A considerable advantage of the GRL, as well as other retrospective methods, is that it is valid regardless of the inclusion criteria. It can thus be applied to samples of families selected according to different criteria. This property should be used in the future to pool large amounts of data of HNPCC families from different studies, to obtain reliable and precise estimates of risks. This would also permit us to estimate the risk of other HNPCC-associated cancers, scarcely known at present, and help organising the management of families and the surveillance of carrier relatives. Such a study is presently ongoing in France. It aims at collecting data from all the families tested for MLH1, MSH2 and MSH6 mutations. It will also allow us to detect a possible genetic heterogeneity among families according to the mutation involved, and to test for the role of other familial factors, either genetic or not, that could influence cancer risk in carriers.

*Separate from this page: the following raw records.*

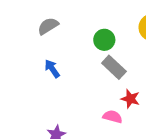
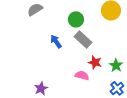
blue arrow: (52, 69) -> (56, 41), moved

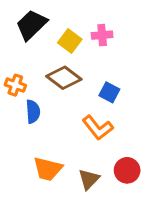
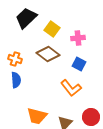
pink cross: (102, 35) -> (78, 38), moved
blue semicircle: (33, 112) -> (16, 80), moved

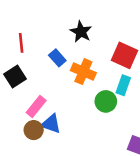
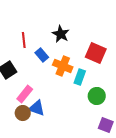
red line: (21, 43) -> (24, 40), moved
cyan rectangle: (123, 85) -> (80, 77), moved
green circle: (106, 101) -> (97, 96), moved

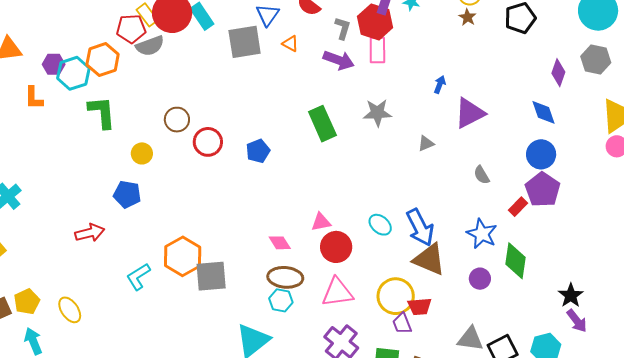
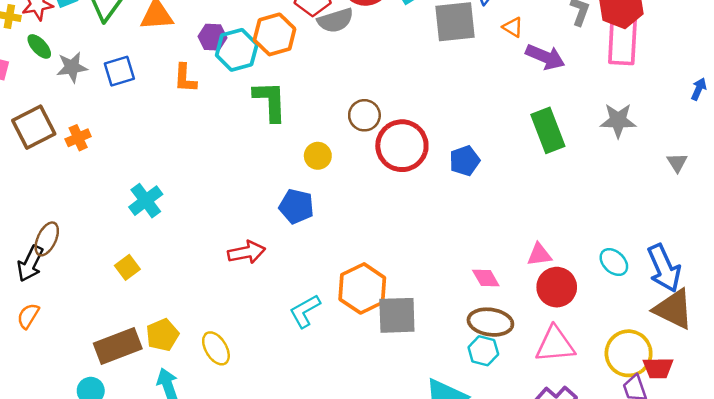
pink rectangle: (377, 50) -> (622, 41), size x1.4
purple arrow: (339, 60) -> (545, 57), moved
red circle: (208, 142) -> (402, 146), size x1.4
gray triangle: (426, 143) -> (677, 163), turned -42

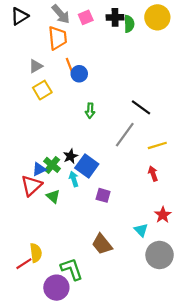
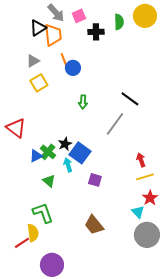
black triangle: (20, 16) -> (38, 28), moved
black cross: (115, 17) -> (96, 32), moved
yellow line: (157, 145) -> (145, 177), moved
red triangle: (31, 186) -> (16, 128), moved, turned -40
cyan triangle: (141, 230) -> (138, 212), moved
green L-shape: (72, 269) -> (43, 213), moved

Currently, carriers of MMR mutations in HNPCC families frequently undergo early colonoscopic screening at the age of 20 or 25 years. This should be considered when defining uninformative censoring events for unaffected relatives. Observation time was censored at age of first colonoscopy in the study by Quehenberger et al13 and at current age in the present one. These procedures could lead, in the first case, to shorter observation times for most individuals and, in the second case, to overlooking removal of precancerous lesions such as polyps. However, the clinical events observed during colorectal surveillance should be taken into account. The age at first diagnosis of an adenomatous polyp or the age at last colonoscopy in the absence of polyp detection should be more appropriate censoring times as more complete surveillance information is used to define the observation times. This could increase the power of the studies and the accuracy of the estimations of cancer risks.